--- Data extracts ---

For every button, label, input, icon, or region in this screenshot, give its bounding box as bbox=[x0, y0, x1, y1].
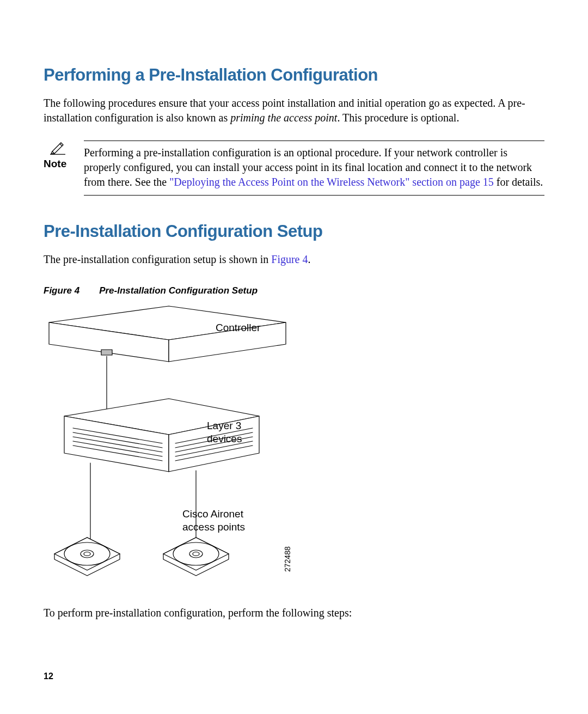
section-heading-2: Pre-Installation Configuration Setup bbox=[44, 222, 544, 241]
svg-rect-1 bbox=[101, 350, 112, 355]
page-number: 12 bbox=[44, 672, 53, 681]
figure-number: Figure 4 bbox=[44, 285, 79, 296]
section-heading-1: Performing a Pre-Installation Configurat… bbox=[44, 65, 544, 85]
diagram-label-layer3: Layer 3 devices bbox=[207, 419, 242, 446]
note-block: Note Performing a pre-installation confi… bbox=[44, 141, 544, 196]
section1-intro-italic: priming the access point bbox=[230, 112, 337, 124]
note-body: Performing a pre-installation configurat… bbox=[84, 141, 544, 196]
diagram-label-controller: Controller bbox=[216, 321, 260, 334]
section2-intro-part2: . bbox=[308, 253, 310, 265]
figure-title: Pre-Installation Configuration Setup bbox=[99, 285, 258, 296]
note-label: Note bbox=[44, 158, 74, 170]
diagram-label-aps: Cisco Aironet access points bbox=[182, 508, 245, 534]
svg-point-20 bbox=[193, 552, 199, 556]
figure-ref-link[interactable]: Figure 4 bbox=[271, 253, 308, 265]
section1-intro-part2: . This procedure is optional. bbox=[337, 112, 459, 124]
section1-intro: The following procedures ensure that you… bbox=[44, 96, 544, 125]
note-link[interactable]: "Deploying the Access Point on the Wirel… bbox=[169, 176, 494, 188]
note-text-2: for details. bbox=[494, 176, 543, 188]
diagram-id: 272488 bbox=[283, 546, 292, 572]
closing-text: To perform pre-installation configuratio… bbox=[44, 606, 544, 620]
figure-caption: Figure 4Pre-Installation Configuration S… bbox=[44, 285, 544, 296]
svg-point-17 bbox=[84, 552, 90, 556]
section2-intro-part1: The pre-installation configuration setup… bbox=[44, 253, 271, 265]
figure-diagram: Controller Layer 3 devices Cisco Aironet… bbox=[44, 301, 294, 589]
pencil-icon bbox=[50, 141, 65, 155]
section2-intro: The pre-installation configuration setup… bbox=[44, 252, 544, 267]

---

__Task objective__. Leave out the pictures, then return every line of the data exactly.

__Final answer__.
For every button, label, input, icon, or region in this screenshot, give its bounding box as bbox=[x0, y0, x1, y1].
section-heading-2: Pre-Installation Configuration Setup bbox=[44, 222, 544, 241]
svg-rect-1 bbox=[101, 350, 112, 355]
page-number: 12 bbox=[44, 672, 53, 681]
figure-number: Figure 4 bbox=[44, 285, 79, 296]
section-heading-1: Performing a Pre-Installation Configurat… bbox=[44, 65, 544, 85]
diagram-label-layer3: Layer 3 devices bbox=[207, 419, 242, 446]
note-block: Note Performing a pre-installation confi… bbox=[44, 141, 544, 196]
section1-intro-italic: priming the access point bbox=[230, 112, 337, 124]
note-body: Performing a pre-installation configurat… bbox=[84, 141, 544, 196]
diagram-label-controller: Controller bbox=[216, 321, 260, 334]
section2-intro-part2: . bbox=[308, 253, 310, 265]
figure-title: Pre-Installation Configuration Setup bbox=[99, 285, 258, 296]
note-label: Note bbox=[44, 158, 74, 170]
diagram-label-aps: Cisco Aironet access points bbox=[182, 508, 245, 534]
svg-point-20 bbox=[193, 552, 199, 556]
figure-ref-link[interactable]: Figure 4 bbox=[271, 253, 308, 265]
section1-intro-part2: . This procedure is optional. bbox=[337, 112, 459, 124]
section1-intro: The following procedures ensure that you… bbox=[44, 96, 544, 125]
note-link[interactable]: "Deploying the Access Point on the Wirel… bbox=[169, 176, 494, 188]
note-text-2: for details. bbox=[494, 176, 543, 188]
diagram-id: 272488 bbox=[283, 546, 292, 572]
closing-text: To perform pre-installation configuratio… bbox=[44, 606, 544, 620]
figure-caption: Figure 4Pre-Installation Configuration S… bbox=[44, 285, 544, 296]
svg-point-17 bbox=[84, 552, 90, 556]
section2-intro-part1: The pre-installation configuration setup… bbox=[44, 253, 271, 265]
figure-diagram: Controller Layer 3 devices Cisco Aironet… bbox=[44, 301, 294, 589]
pencil-icon bbox=[50, 141, 65, 155]
section2-intro: The pre-installation configuration setup… bbox=[44, 252, 544, 267]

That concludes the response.